The startup ecosystem in Pakistan had a tumultuous day on Thursday with at least three notable players announcing service suspension, rollbacks and layoffs.

Service rollback, sackings rock startup ecosystem

Citing shifting economic conditions, prominent ride-hailing service Careem said it has suspended its food service in Pakistan. An official statement said the move will help the company focus on serving its customers’ needs for ride-hailing and delivery segments instead. It vowed to “look to restart the service again” whenever the “economic condition” becomes more favourable.

The company laid off only one person while the rest were accommodated in the mobility segment, a spokesperson for Careem told Dawn in a phone interview. The company remains committed to ride-hailing and (non-food) delivery services, they said.

The official statement didn’t mention exactly which “economic” indicators led the company to suspend its food service. Referring to elusive reasons like the global recession, the spokesperson said the company can’t “burn cash” on the food delivery service that it started in 2019. They refused to say whether Careem operations have hit breakeven in Pakistan.

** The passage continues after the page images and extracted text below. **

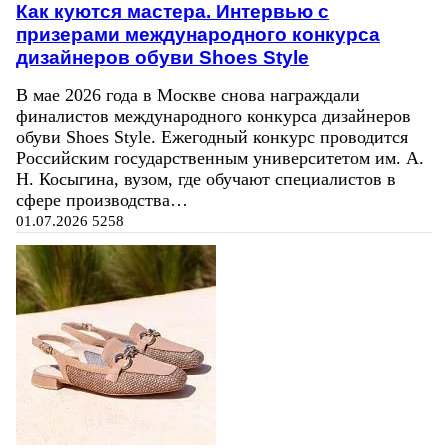
Как куются мастера. Интервью с
призерами международного конкурса
дизайнеров обуви Shoes Style
В мае 2026 года в Москве снова награждали
финалистов международного конкурса дизайнеров
обуви Shoes Style. Ежегодный конкурс проводится
Российским государственным университетом им. А.
Н. Косыгина, вузом, где обучают специалистов в
сфере производства…
01.07.2026
5258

Uber acquired Careem in 2020. According to Crunchbase, a prospecting platform for dealmakers, Careem has raised a total of $771.7 million in seven funding rounds. Separately, app-based bus service Swvl also said on Thursday it’s “pausing” its service in Karachi, Lahore Islamabad and Faisalabad June 3 onwards because of the “global economic downturn”. However, it’ll continue operating its inter-city buses along with Swvl Business, which is its business-to-business segment.

Responding to a poll on Dawn.com, more than half of the 1,140 respondents said they’ll be affected by Swvl’s decision to suspend its intra-city bus service. Previously, another bus-hailing service, Airlift, shifted the focus of its business from transport to grocery delivery during the pandemic.

Meanwhile, app-based freight management ecosystem startup Truck It In said in a blog post on its website on Wednesday the “global economic uncertainty” is forcing it to “recalibrate” its strategy. Insisting that the company is “wholly committed” to serving shippers and truckers in a “leaner” way, it said some of its colleagues will be moving on to “solve other challenges”.

The company will provide the affected work force with “generous severance packages” and help find alternate employment opportunities, it said. The company raised $13m in seed funding in February and called it the largest in the trucking space in the Middle East, North Africa and Pakistan region. The last round brought the total raised capital by the company to $17.5m.